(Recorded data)
◇ ◇ ◇ ◇

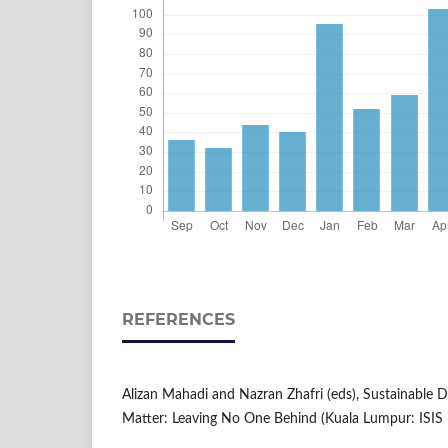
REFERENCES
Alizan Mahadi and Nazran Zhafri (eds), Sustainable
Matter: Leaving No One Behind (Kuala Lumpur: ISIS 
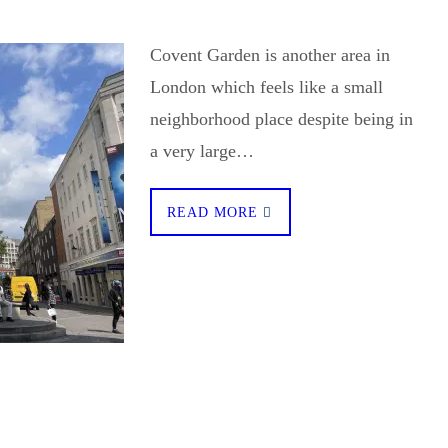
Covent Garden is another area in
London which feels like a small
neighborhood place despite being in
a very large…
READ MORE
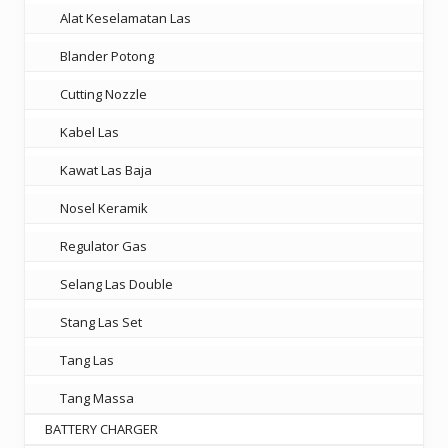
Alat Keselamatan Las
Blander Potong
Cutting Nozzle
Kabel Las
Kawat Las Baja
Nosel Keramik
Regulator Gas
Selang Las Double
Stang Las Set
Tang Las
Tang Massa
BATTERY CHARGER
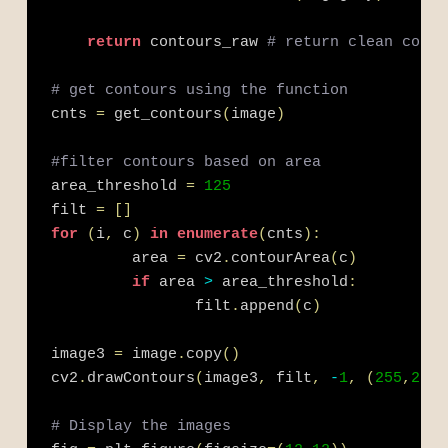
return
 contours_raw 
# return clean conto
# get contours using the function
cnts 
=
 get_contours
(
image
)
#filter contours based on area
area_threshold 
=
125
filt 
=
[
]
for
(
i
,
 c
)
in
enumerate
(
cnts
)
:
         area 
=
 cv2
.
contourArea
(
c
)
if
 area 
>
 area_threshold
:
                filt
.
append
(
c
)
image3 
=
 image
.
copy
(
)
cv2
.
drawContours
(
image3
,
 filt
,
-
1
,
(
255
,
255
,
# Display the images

◇ ◇ ◇ ◇

Leaving out the pictures, print every record exactly as written.

## Task answer
REFERENCES
Alizan Mahadi and Nazran Zhafri (eds), Sustainable
Matter: Leaving No One Behind (Kuala Lumpur: ISIS 
Covent Garden is another area in
London which feels like a small
neighborhood place despite being in
a very large…
READ MORE
Alat Keselamatan Las
Blander Potong
Cutting Nozzle
Kabel Las
Kawat Las Baja
Nosel Keramik
Regulator Gas
Selang Las Double
Stang Las Set
Tang Las
Tang Massa
BATTERY CHARGER
return
 contours_raw 
# return clean conto
# get contours using the function
cnts 
=
 get_contours
(
image
)
#filter contours based on area
area_threshold 
=
125
filt 
=
[
]
for
(
i
,
 c
)
in
enumerate
(
cnts
)
:
         area 
=
 cv2
.
contourArea
(
c
)
if
 area 
>
 area_threshold
:
                filt
.
append
(
c
)
image3 
=
 image
.
copy
(
)
cv2
.
drawContours
(
image3
,
 filt
,
-
1
,
(
255
,
255
,
# Display the images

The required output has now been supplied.